What to produce: In the records below, find each line containing the word "Гилель" and copy it.

Provided records:
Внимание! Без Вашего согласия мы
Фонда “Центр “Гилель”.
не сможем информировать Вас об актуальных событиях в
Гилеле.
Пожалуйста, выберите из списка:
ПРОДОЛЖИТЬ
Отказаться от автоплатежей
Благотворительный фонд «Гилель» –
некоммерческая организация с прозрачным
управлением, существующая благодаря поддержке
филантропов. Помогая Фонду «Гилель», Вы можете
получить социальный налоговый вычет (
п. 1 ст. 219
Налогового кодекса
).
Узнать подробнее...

==

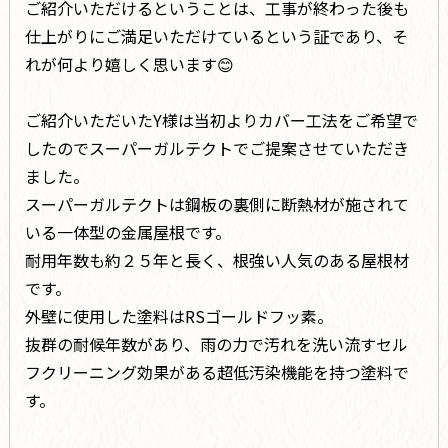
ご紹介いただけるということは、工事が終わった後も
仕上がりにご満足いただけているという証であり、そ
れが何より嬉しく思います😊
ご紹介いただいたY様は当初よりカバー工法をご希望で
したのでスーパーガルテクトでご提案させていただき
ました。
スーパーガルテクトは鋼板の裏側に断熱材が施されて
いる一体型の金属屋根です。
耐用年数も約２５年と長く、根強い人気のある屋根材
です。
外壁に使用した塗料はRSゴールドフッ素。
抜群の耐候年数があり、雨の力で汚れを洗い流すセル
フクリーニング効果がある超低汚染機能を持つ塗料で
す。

Completed task:
Фонда “Центр “Гилель”.
Благотворительный фонд «Гилель» –
филантропов. Помогая Фонду «Гилель», Вы можете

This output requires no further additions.